Although Ariba is a cloud solution, its deployment involves lot of efforts from the customer’s business and IT teams. I have seen many engagements where customer’s team struggles to proactively address and prioritize its tasks and thereby creating a risk on project scope, timelines and user adoption of the deployed solution.
The intention of my blog is to highlight key areas which need to be focused on, for a successful Ariba procurement transformation engagement. Here are the top four:
1. Master Data: Ensure that master data management is an integral part of your procurement transformation initiative. Following guidelines can be followed:
- Supplier master data in the ERP system(s) should be standardized, de-duplicated and enriched before loading into Ariba.
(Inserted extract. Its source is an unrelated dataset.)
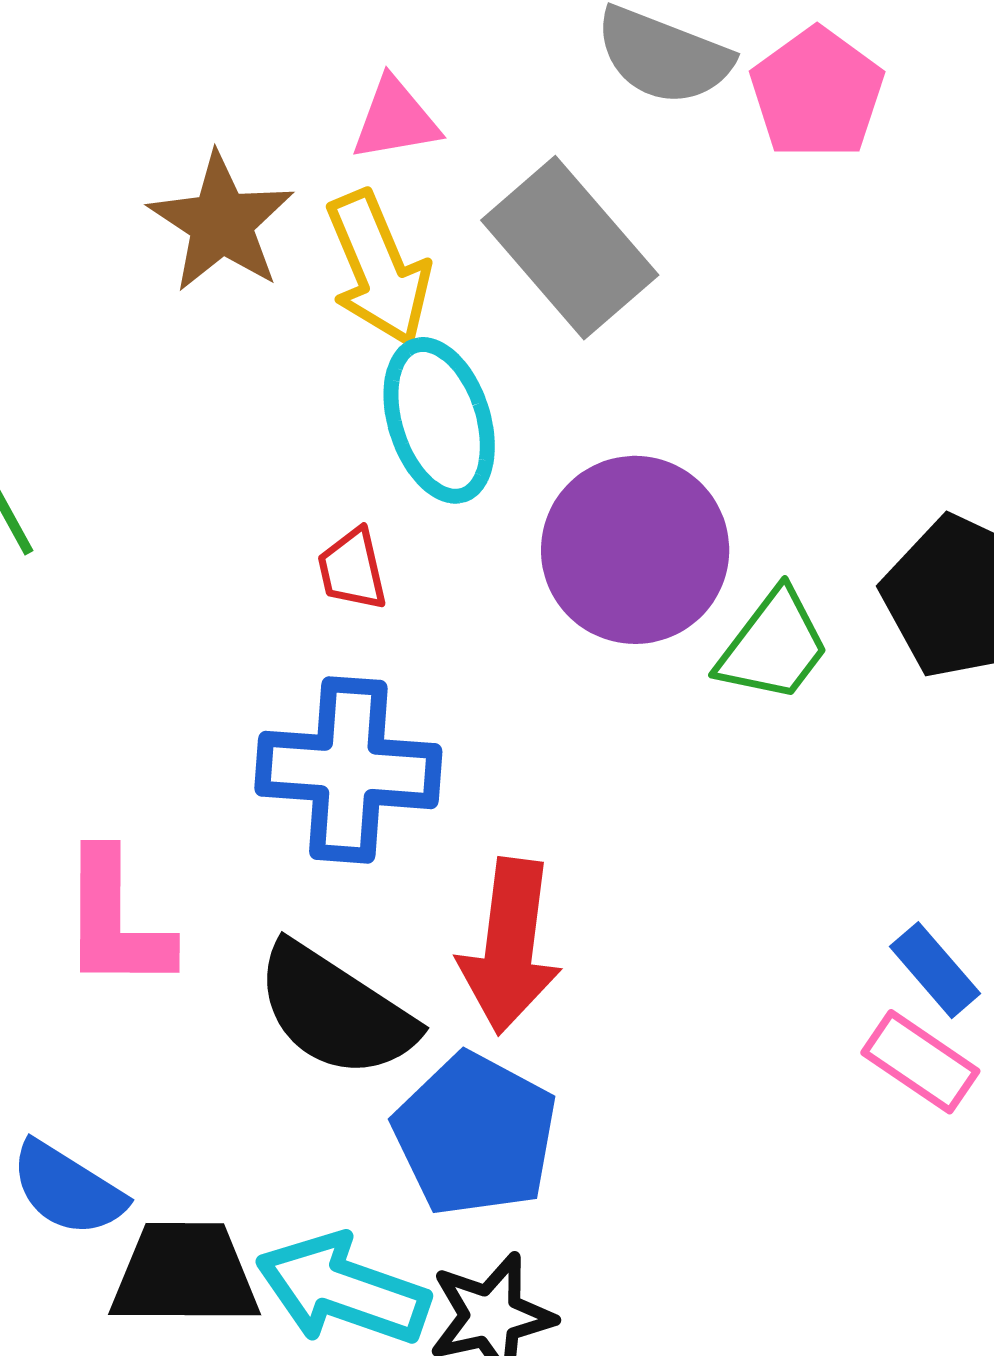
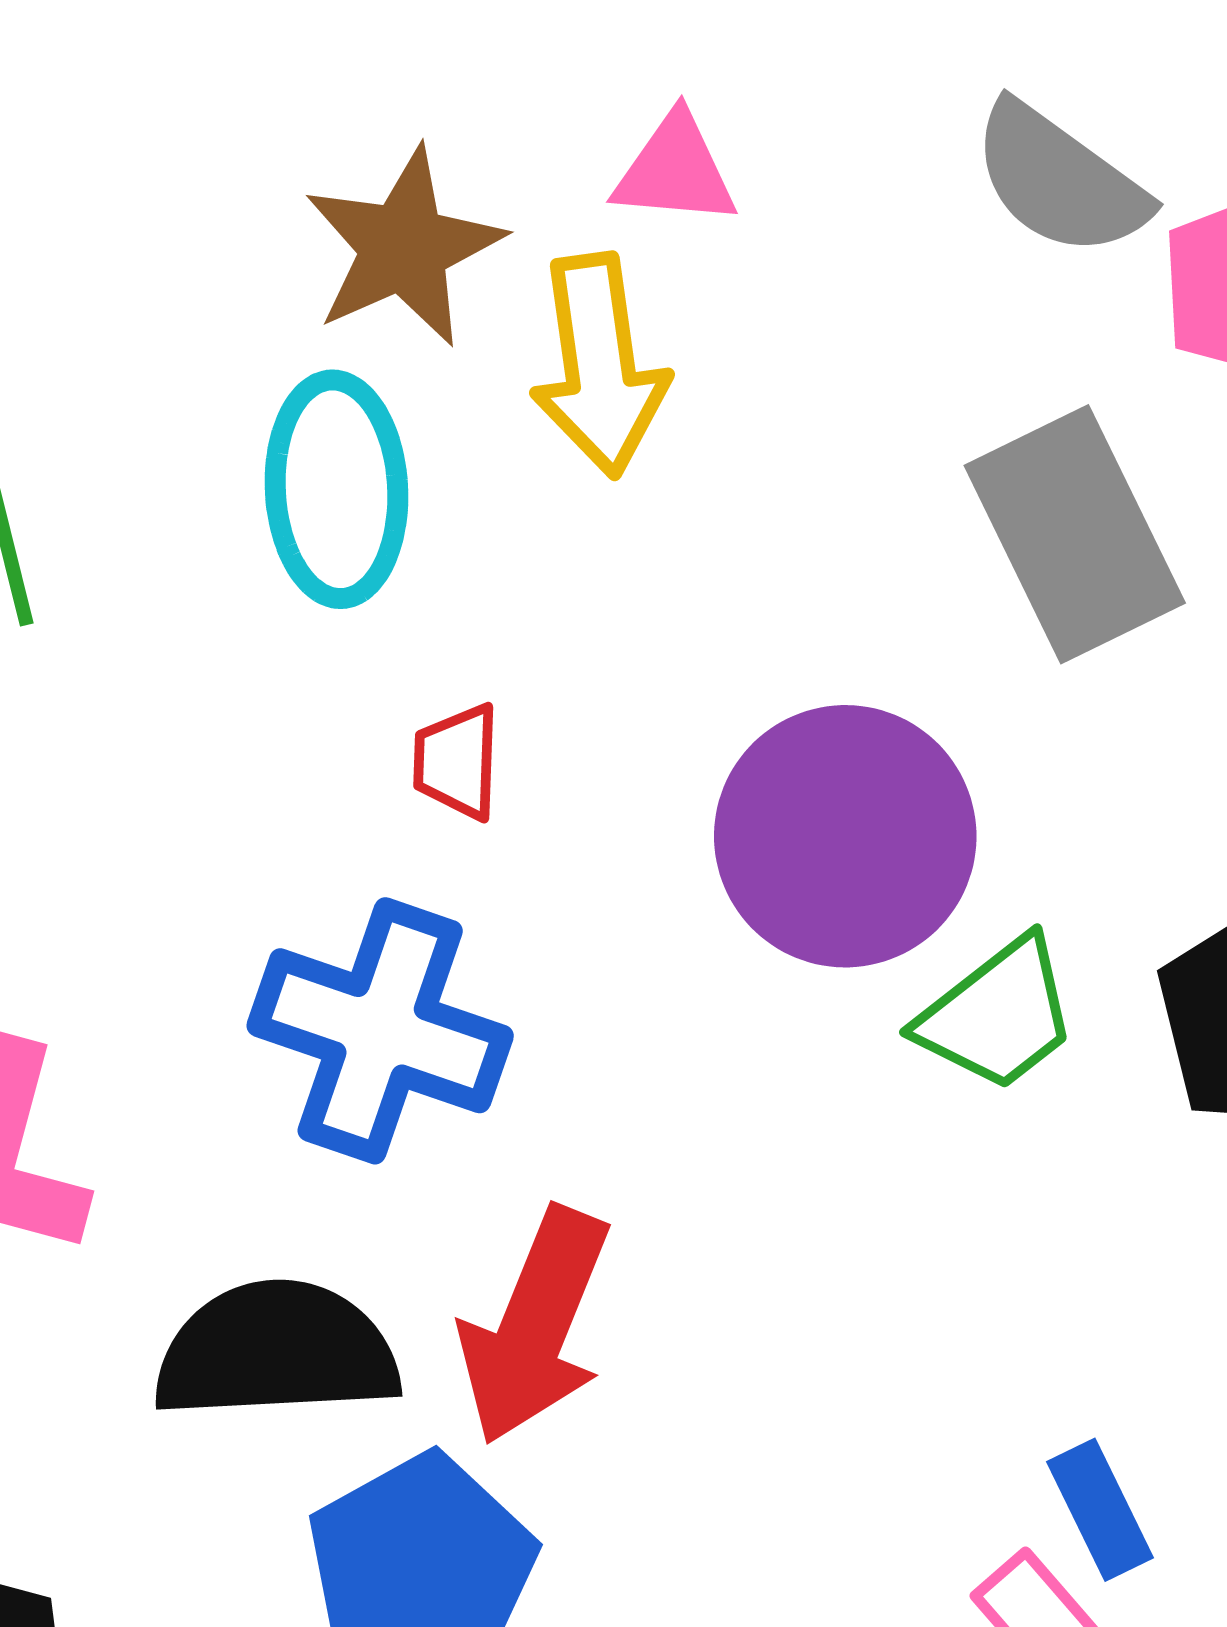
gray rectangle: (570, 248) -> (1075, 534), moved
cyan ellipse: (439, 420) -> (336, 489), moved
black semicircle: (335, 1011) -> (276, 1351), turned 129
- Ariba provides 21K commodity codes as default for users to choose from during the supplier on-boarding, sourcing & contracts process. Invest efforts to come-up with a curtailed list of commodity codes based on your business needs so that your team has a better user experience.
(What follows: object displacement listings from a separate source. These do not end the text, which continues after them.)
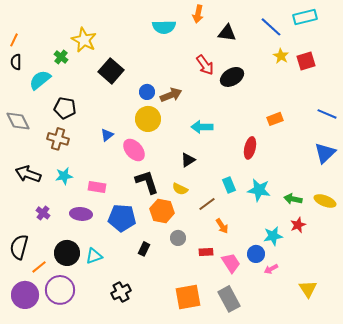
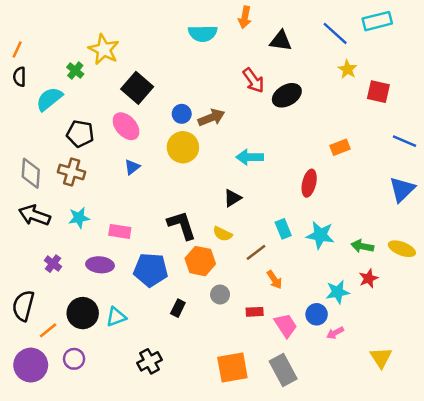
red square: (306, 61) -> (378, 92), moved, turned 30
gray diamond: (18, 121) -> (31, 173), moved, turned 30
pink ellipse: (134, 150) -> (126, 126), moved
purple circle: (60, 290) -> (74, 359), size x0.6

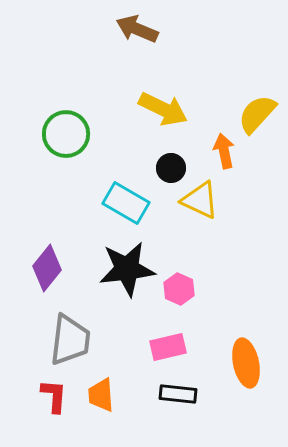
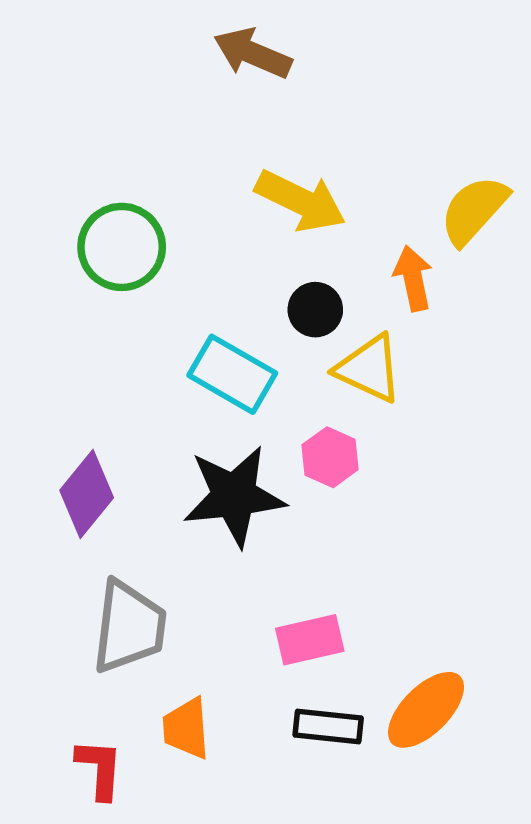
pink hexagon: (179, 289) -> (330, 457), moved
orange ellipse: (246, 363) -> (426, 710), moved, turned 57
red L-shape: (54, 396) -> (100, 769), moved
- Design a material group structure for your ERP and Ariba solution that addresses direct as well as indirect procurement. This will ensure that appropriate material groups are available in Ariba during creation of transaction data (requisition, PO, etc.) and they are synced seamlessly with backend ERP systems(s).
- Design a custom classification taxonomy as per your industry vertical and company-specific procurement (direct & indirect) to categorize your spend rather than adopting industry standards like – UNSPSC, eCl@ss, etc.
- Spend classification is an ever-improving process and 100% accuracy in this process is a dream. Invest time in creating business rules to classify spend as accurately as possible. Keep reviewing and revising these business rules on a periodic-basis to reflect the change in your business over-time.
2. Legacy Contracts Data Migration: It is recommended to use Ariba as the single repository for all your contracts – procurement as well as sales. To ensure that all legacy contracts are loaded into Ariba, business team should invest time in locating all the contracts (residing in legacy solutions, SharePoint and people’s desk drawers) that need to be loaded into Ariba. Use following guidelines to ensure that legacy contracts are loaded correctly in Ariba:
- Check the contract validity
- Check past invoice data to see if the contract is still active
- Ensure that hierarchy (master and sub agreements) of the contracts are established appropriately in the legacy contracts data load template
- Follow a naming convention for the legacy contracts
- Create a legacy repository template to load one-off missed contracts
- Assign accurate commodity code, department and owner to the contracts
3. Supplier Enablement: Enablement of key suppliers is critical to achieve the benefits factored-in the Ariba business case. In a typical Ariba deployment, Ariba team takes care of on-boarding the suppliers onto the Ariba Network, however the customer is responsible for selecting the suppliers that need to be on-boarded and create waves/phases for the on-boarding. This takes a significant amount of efforts from the customer’s IT and business team. It is recommended to initiate building supplier flight plan early during deployment project to provide adequate time for Ariba Supplier Enablement team to on-board suppliers. Key considerations for prioritizing suppliers in flight plan are:
- Exclude spend categories that will not be transacted in Ariba. Example: donations/charitable contributions, medical care, intercompany purchases, legal & litigation, gifts & grants, etc.
- Analyze suppliers with high transaction count – high number of POs and invoices
- Analyze suppliers with high spend value
- Analyze strategic suppliers
- Exclude suppliers that have been either marked for deletion or blocked in the ERP system(s)
4. Catalog Enablement: Catalog enablement is an integral part of Ariba deployments. Ariba supports local and punch-out catalogs, however, the onus of selecting which items/services should be part of each of these catalog types, lies with the consumer. If proper thought is not given to this process, organizations end up under utilizing the catalog’s capability and thus not being able to enforce their user community to procure goods/services from contracted suppliers. Use following guidelines to choose between a local and punch-out catalog:
In addition to the above pitfalls, customers should also focus on – stakeholder involvement, identifying top 5 goals that need to be met by the deployment, measuring progress against these identified goals, comprehensive user training and support mechanism post go-live.
My intention with this blog was to bring to your focus some key Ariba deployment-specific pitfalls that in my experience are typically overlooked by organizations – only to realize it too late.